* TASK ITEM *
Every line below that mentions the word "each" should be copied out.

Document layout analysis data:

-- Opening Marker --

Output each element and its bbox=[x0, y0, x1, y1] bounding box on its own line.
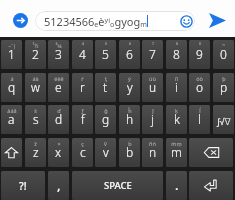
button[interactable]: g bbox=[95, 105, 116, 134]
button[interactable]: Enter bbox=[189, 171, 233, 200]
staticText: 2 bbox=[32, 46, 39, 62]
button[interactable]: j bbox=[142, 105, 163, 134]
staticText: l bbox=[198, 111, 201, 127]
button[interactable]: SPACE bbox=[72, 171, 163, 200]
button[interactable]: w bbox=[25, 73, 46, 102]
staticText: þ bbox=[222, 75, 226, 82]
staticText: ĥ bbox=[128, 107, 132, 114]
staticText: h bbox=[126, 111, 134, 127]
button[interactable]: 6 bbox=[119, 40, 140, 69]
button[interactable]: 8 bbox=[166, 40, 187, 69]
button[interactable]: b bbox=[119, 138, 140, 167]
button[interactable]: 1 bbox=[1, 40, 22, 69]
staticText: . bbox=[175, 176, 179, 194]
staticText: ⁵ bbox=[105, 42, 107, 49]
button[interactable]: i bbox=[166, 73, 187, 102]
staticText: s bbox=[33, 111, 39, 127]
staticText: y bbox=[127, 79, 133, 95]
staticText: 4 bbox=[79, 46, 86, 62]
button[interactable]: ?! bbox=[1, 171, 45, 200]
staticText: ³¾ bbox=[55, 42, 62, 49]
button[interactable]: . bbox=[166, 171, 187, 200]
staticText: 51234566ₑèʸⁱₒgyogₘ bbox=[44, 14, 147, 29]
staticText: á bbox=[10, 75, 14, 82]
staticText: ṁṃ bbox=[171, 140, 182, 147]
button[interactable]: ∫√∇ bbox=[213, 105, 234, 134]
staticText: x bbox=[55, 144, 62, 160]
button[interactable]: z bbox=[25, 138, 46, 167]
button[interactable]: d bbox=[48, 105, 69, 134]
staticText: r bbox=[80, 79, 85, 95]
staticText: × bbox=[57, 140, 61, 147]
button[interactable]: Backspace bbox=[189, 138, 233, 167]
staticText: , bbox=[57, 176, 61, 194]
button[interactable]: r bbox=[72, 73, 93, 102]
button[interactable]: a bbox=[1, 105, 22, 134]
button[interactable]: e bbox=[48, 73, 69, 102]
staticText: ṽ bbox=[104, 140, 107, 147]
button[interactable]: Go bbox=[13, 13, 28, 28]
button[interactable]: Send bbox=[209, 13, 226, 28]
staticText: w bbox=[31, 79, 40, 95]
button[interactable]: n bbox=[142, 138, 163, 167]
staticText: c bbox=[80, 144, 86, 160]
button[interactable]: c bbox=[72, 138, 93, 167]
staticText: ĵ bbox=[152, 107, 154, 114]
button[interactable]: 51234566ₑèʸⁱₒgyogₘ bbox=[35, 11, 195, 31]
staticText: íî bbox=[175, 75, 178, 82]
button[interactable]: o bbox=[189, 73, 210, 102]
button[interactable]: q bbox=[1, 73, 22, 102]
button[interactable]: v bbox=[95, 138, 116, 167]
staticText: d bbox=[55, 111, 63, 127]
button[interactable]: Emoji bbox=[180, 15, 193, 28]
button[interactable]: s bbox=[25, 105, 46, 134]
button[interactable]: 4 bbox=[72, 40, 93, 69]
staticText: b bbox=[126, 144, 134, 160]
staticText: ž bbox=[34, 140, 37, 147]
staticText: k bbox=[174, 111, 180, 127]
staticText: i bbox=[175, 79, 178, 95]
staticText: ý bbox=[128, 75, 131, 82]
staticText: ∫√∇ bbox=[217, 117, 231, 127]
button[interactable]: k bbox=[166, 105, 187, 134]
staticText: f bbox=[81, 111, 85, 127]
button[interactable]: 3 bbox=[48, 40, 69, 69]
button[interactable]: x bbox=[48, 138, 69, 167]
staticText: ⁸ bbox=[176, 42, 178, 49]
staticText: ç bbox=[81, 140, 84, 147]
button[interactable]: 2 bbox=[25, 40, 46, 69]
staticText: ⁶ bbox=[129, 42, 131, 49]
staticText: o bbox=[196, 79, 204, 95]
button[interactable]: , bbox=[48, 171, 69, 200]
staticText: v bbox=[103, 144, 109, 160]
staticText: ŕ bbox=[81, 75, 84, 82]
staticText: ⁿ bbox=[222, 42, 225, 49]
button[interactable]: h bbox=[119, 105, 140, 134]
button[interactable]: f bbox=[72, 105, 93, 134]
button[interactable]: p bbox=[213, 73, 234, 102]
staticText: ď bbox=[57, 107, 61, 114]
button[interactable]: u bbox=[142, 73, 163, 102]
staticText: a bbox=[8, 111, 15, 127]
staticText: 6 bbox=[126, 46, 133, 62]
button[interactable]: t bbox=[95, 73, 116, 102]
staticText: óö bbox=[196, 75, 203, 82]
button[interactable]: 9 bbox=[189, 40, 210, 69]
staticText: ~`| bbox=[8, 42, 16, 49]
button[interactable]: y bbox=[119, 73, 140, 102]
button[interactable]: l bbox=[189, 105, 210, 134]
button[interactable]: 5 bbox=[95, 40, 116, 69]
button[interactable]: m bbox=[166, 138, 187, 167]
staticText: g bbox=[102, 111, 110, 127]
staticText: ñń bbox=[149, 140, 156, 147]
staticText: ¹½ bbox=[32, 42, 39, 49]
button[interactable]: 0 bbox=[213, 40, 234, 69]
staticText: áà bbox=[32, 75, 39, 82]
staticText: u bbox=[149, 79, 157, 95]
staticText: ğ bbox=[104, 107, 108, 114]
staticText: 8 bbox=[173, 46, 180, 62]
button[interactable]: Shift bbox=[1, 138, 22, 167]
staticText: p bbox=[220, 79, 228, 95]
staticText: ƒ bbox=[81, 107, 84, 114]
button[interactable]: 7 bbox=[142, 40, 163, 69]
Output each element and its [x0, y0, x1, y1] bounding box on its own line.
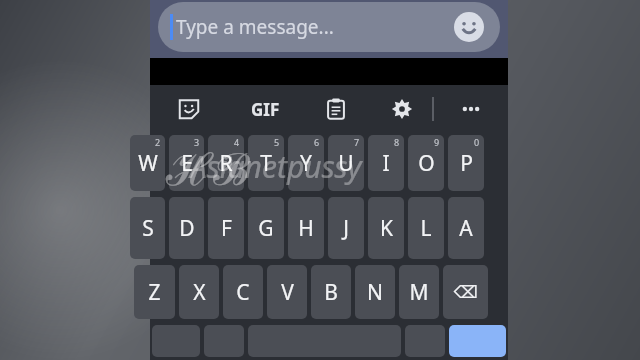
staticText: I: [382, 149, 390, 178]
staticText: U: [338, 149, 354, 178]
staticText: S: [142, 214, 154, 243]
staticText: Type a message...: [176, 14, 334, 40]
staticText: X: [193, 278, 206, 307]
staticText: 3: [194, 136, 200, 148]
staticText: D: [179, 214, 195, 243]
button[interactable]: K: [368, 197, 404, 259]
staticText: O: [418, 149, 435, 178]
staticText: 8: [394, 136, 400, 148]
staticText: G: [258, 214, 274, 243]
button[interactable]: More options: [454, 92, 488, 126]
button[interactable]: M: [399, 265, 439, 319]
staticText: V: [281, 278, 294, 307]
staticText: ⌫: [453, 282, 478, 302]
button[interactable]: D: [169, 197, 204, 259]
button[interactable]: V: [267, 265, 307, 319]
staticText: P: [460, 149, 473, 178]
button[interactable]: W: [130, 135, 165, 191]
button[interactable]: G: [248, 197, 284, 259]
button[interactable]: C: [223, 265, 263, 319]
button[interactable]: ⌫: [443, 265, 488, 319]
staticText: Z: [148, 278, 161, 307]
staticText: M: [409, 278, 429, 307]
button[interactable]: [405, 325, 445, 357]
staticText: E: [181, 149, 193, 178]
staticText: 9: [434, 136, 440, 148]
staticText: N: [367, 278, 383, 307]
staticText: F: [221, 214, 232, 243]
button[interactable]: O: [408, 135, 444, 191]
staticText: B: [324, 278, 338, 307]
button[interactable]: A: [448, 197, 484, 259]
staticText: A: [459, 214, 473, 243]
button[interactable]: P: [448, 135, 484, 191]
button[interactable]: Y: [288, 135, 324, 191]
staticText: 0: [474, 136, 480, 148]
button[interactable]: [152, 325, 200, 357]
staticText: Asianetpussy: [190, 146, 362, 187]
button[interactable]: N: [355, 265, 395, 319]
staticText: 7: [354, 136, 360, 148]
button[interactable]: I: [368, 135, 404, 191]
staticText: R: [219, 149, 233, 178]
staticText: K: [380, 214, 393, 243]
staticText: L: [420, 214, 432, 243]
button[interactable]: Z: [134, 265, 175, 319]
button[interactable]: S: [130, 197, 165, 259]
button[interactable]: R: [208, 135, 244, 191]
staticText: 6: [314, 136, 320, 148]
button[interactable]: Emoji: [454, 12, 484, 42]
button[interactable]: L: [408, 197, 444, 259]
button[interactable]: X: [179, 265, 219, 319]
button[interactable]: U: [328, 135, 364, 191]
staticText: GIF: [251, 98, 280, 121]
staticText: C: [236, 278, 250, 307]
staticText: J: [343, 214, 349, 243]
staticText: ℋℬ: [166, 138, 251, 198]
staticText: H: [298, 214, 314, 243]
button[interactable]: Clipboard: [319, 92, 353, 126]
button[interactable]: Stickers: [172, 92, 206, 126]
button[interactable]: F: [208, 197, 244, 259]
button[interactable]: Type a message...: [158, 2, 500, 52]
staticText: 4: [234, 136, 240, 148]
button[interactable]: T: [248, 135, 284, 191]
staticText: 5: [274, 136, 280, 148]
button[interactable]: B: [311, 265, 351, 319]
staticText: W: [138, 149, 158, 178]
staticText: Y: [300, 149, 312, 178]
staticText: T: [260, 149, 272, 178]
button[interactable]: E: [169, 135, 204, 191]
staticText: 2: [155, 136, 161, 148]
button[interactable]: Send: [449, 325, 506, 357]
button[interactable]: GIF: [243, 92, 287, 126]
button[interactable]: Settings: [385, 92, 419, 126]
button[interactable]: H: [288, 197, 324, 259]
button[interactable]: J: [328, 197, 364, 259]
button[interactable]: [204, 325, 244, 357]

-- Closing Marker --

* FINISHED TASK *
Output each element and its bbox=[x0, y0, x1, y1] bounding box on its own line.
Output each element and its [x0, y0, x1, y1] bounding box on its own line.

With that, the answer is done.